→ **Required work**:
What needs reproducing is the run of lines in the data below starting at the line with "s and you'll" and ending at the line with "digital platforms are", both ends included. Copy it exactly, without pictures, and add nothing.

→ **Input data**:
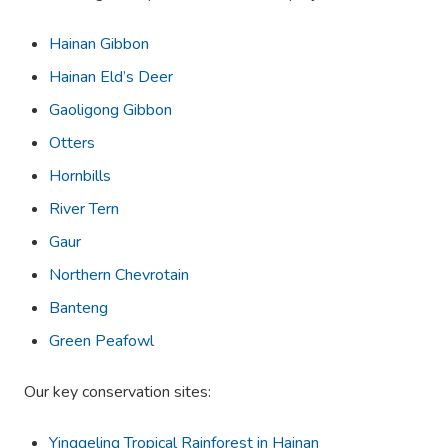
Hainan Gibbon
Hainan Eld’s Deer
Gaoligong Gibbon
Otters
Hornbills
River Tern
Gaur
Northern Chevrotain
Banteng
Green Peafowl
Our key conservation sites:
Yinggeling Tropical Rainforest in Hainan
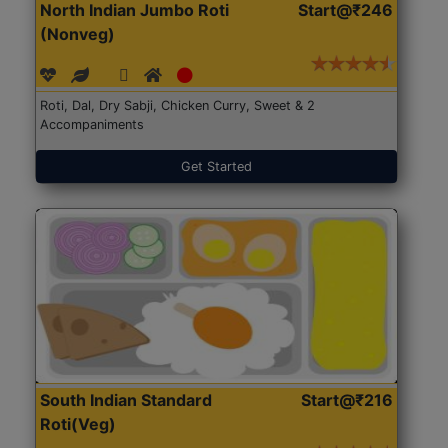
North Indian Jumbo Roti
Start@₹246
(Nonveg)
Roti, Dal, Dry Sabji, Chicken Curry, Sweet & 2
Accompaniments
Get Started
South Indian Standard
Start@₹216
Roti(Veg)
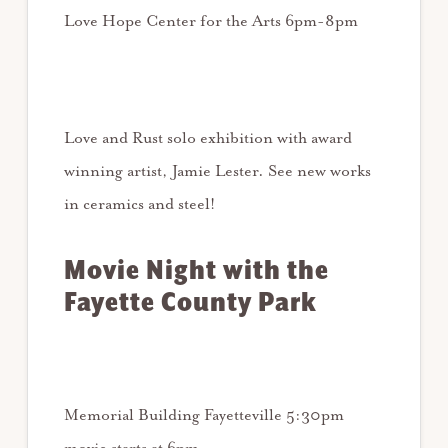
Love Hope Center for the Arts 6pm-8pm
Love and Rust solo exhibition with award
winning artist, Jamie Lester. See new works
in ceramics and steel!
Movie Night with the
Fayette County Park
Memorial Building Fayetteville 5:30pm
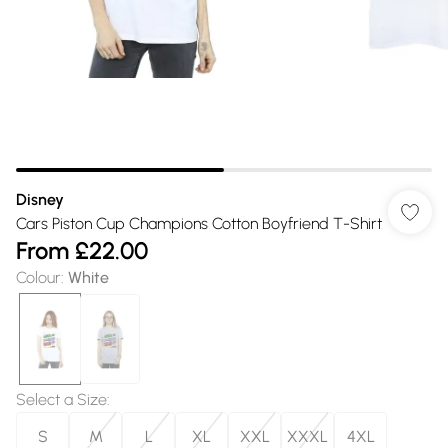
Disney
Cars Piston Cup Champions Cotton Boyfriend T-Shirt
From
£22.00
Colour
:
White
Select a Size
:
S
M
L
XL
XXL
XXXL
4XL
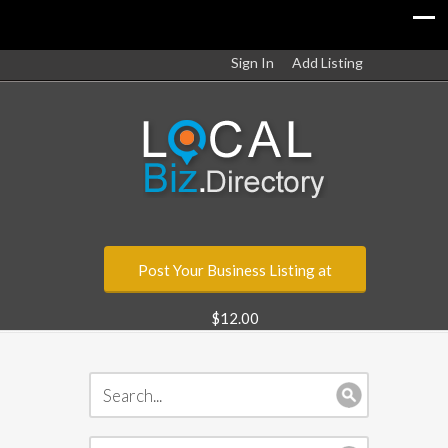
Sign In
Add Listing
Post Your Business Listing at
$12.00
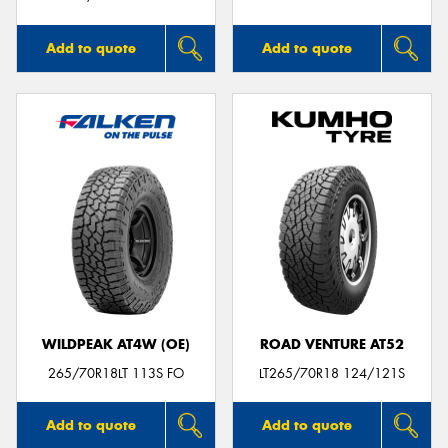
Add to quote
Add to quote
WILDPEAK AT4W (OE)
ROAD VENTURE AT52
265/70R18LT 113S FO
LT265/70R18 124/121S
Add to quote
Add to quote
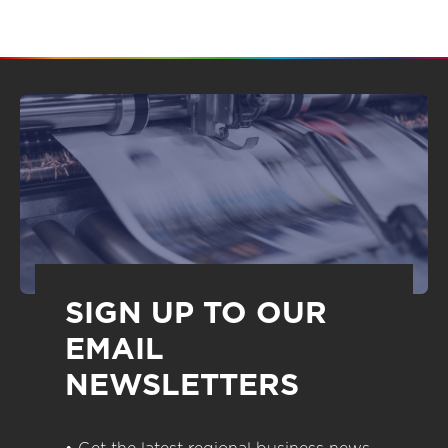
SIGN UP TO OUR
EMAIL
NEWSLETTERS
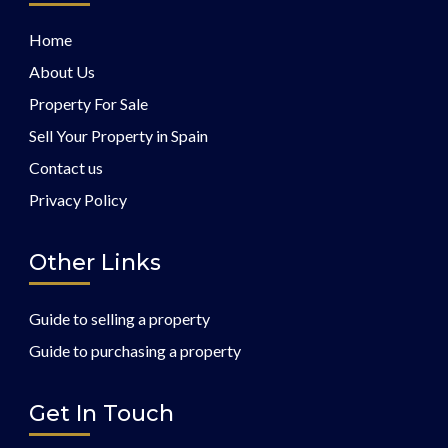
Home
About Us
Property For Sale
Sell Your Property in Spain
Contact us
Privacy Policy
Other Links
Guide to selling a property
Guide to purchasing a property
Get In Touch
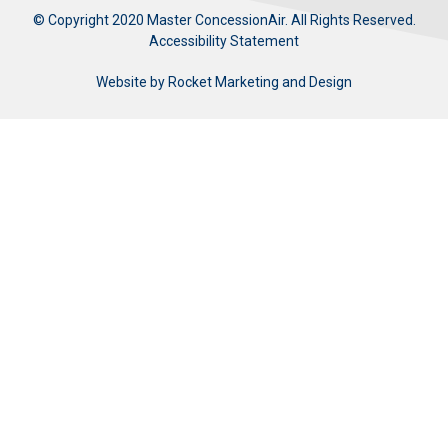
© Copyright 2020 Master ConcessionAir. All Rights Reserved.
Accessibility Statement
Website by
Rocket Marketing and Design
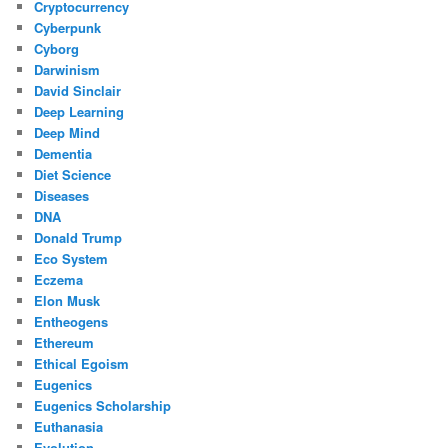
Cryptocurrency
Cyberpunk
Cyborg
Darwinism
David Sinclair
Deep Learning
Deep Mind
Dementia
Diet Science
Diseases
DNA
Donald Trump
Eco System
Eczema
Elon Musk
Entheogens
Ethereum
Ethical Egoism
Eugenics
Eugenics Scholarship
Euthanasia
Evolution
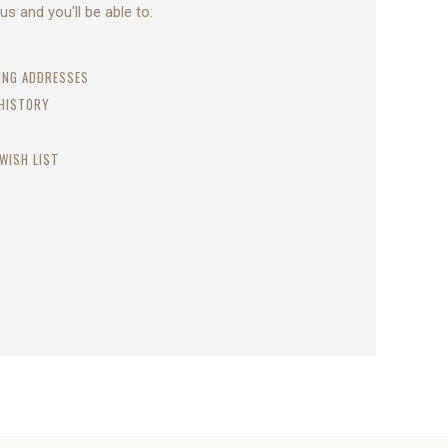
s and you'll be able to:
PING ADDRESSES
 HISTORY
WISH LIST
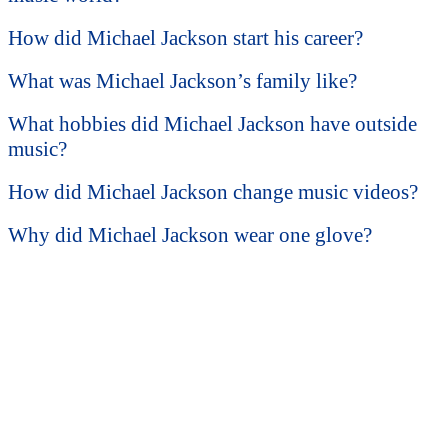
How did Michael Jackson start his career?
What was Michael Jackson’s family like?
What hobbies did Michael Jackson have outside
music?
How did Michael Jackson change music videos?
Why did Michael Jackson wear one glove?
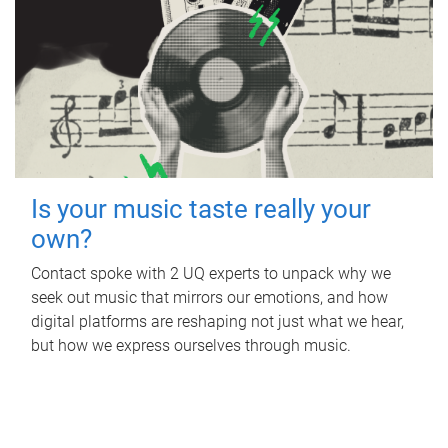
Is your music taste really your
own?
Contact spoke with 2 UQ experts to unpack why we
seek out music that mirrors our emotions, and how
digital platforms are reshaping not just what we hear,
but how we express ourselves through music.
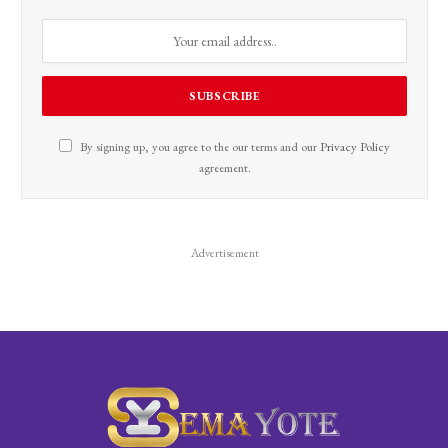
By signing up, you agree to the our terms and our
Privacy Policy
agreement.
Advertisement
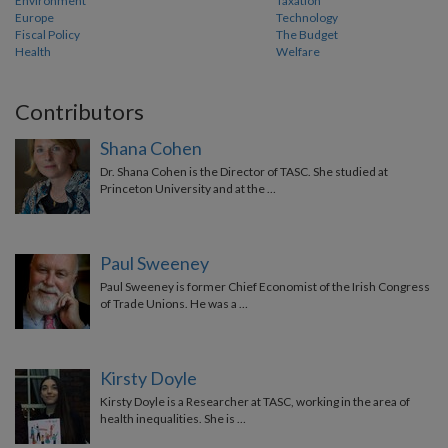
Environment
Taxation
Europe
Technology
Fiscal Policy
The Budget
Health
Welfare
Contributors
Shana Cohen
Dr. Shana Cohen is the Director of TASC. She studied at
Princeton University and at the …
Paul Sweeney
Paul Sweeney is former Chief Economist of the Irish Congress
of Trade Unions. He was a …
Kirsty Doyle
Kirsty Doyle is a Researcher at TASC, working in the area of
health inequalities. She is …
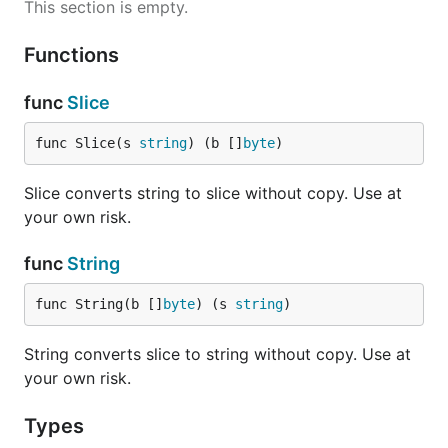
This section is empty.
Functions
func
Slice
func Slice(s 
string
) (b []
byte
)
Slice converts string to slice without copy. Use at
your own risk.
func
String
func String(b []
byte
) (s 
string
)
String converts slice to string without copy. Use at
your own risk.
Types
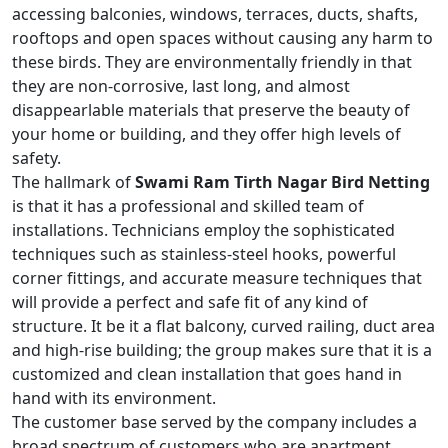
accessing balconies, windows, terraces, ducts, shafts,
rooftops and open spaces without causing any harm to
these birds. They are environmentally friendly in that
they are non-corrosive, last long, and almost
disappearlable materials that preserve the beauty of
your home or building, and they offer high levels of
safety.
The hallmark of
Swami Ram Tirth Nagar Bird Netting
is that it has a professional and skilled team of
installations. Technicians employ the sophisticated
techniques such as stainless-steel hooks, powerful
corner fittings, and accurate measure techniques that
will provide a perfect and safe fit of any kind of
structure. It be it a flat balcony, curved railing, duct area
and high-rise building; the group makes sure that it is a
customized and clean installation that goes hand in
hand with its environment.
The customer base served by the company includes a
broad spectrum of customers who are apartment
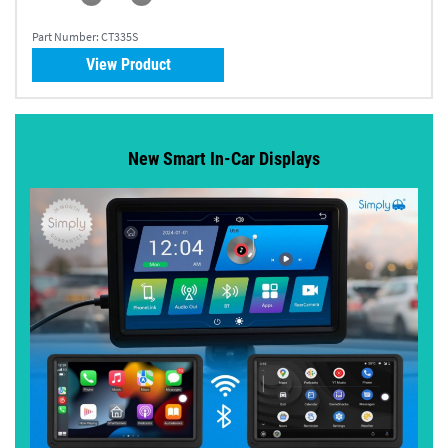
Part Number:
CT335S
View Product
New Smart In-Car Displays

→ **Written solution**:
s and you'll be able to:
PING ADDRESSES
 HISTORY
WISH LIST
How did Michael Jackson start his career?
What was Michael Jackson’s family like?
What hobbies did Michael Jackson have outside
music?
How did Michael Jackson change music videos?
Why did Michael Jackson wear one glove?
Is your music taste really your
own?
Contact spoke with 2 UQ experts to unpack why we
seek out music that mirrors our emotions, and how
digital platforms are reshaping not just what we hear,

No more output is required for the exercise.